Gordie Howe Biography - A Childhood On The Canadian Prairie, Chronology, Awards And Accomplishments, Signs With The Red Wings
1928-
Canadian hockey player
Often called "Mr. Hockey," Gordie Howe is acknowledged as one of the best-ever all-around players in the history of the sport. Fast and powerful on the ice, with the ability to shoot the puck left- or right-handed, Howe set records during his career with the National Hockey League's (NHL) Detroit Red Wings that included most goals scored during the regular season, most winning goals scored, most seasons played, and most regular-season games played.
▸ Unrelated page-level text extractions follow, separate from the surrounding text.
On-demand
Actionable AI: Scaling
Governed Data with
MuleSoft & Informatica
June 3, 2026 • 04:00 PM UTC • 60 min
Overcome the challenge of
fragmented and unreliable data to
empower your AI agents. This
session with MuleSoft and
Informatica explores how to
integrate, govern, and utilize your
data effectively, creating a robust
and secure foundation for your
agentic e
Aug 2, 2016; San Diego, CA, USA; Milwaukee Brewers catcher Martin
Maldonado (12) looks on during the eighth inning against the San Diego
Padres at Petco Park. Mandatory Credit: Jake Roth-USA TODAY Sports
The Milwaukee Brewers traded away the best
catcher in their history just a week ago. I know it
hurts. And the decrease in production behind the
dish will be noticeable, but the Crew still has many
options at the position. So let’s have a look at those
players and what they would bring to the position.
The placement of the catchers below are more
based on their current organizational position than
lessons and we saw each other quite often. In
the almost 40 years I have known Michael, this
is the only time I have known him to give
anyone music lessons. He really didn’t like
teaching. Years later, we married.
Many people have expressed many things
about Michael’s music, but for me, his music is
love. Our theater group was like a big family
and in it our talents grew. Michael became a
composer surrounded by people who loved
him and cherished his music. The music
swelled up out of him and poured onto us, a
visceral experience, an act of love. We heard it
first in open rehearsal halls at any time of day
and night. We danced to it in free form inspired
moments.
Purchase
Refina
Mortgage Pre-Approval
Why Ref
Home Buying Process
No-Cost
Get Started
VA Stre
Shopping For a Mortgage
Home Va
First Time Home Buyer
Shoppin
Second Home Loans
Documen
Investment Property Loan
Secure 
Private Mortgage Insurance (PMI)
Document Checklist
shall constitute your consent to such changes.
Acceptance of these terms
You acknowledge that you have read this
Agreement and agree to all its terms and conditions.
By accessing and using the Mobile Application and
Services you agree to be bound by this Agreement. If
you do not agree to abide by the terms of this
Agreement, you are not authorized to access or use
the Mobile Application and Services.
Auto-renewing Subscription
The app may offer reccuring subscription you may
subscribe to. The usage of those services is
The right-wing offenseman also scored the most career points (goals plus assists) for any player in his position. Howe burnished his own legend by coming out of retirement to play in the World Hockey Association (WHA) in 1973 alongside his sons, Marty and Mark. During his six seasons in the WHA with the Houston Aeros and New England Whalers, Howe helped to popularize hockey in the growing sports markets of the
Gordie Howe
American Sunbelt. He returned for one last season in the NHL when the Whalers became the Hartford Whalers, and retired as a professional athlete in 1980. In the decades since then, he has continued to promote an array of philanthropic efforts and manage his own business interests with his wife, Colleen. In 2002 Howe cut back on his public appearances to care for his wife, who had been diagnosed with Pick's Disease, a form of dementia that causes memory loss and behavioral changes.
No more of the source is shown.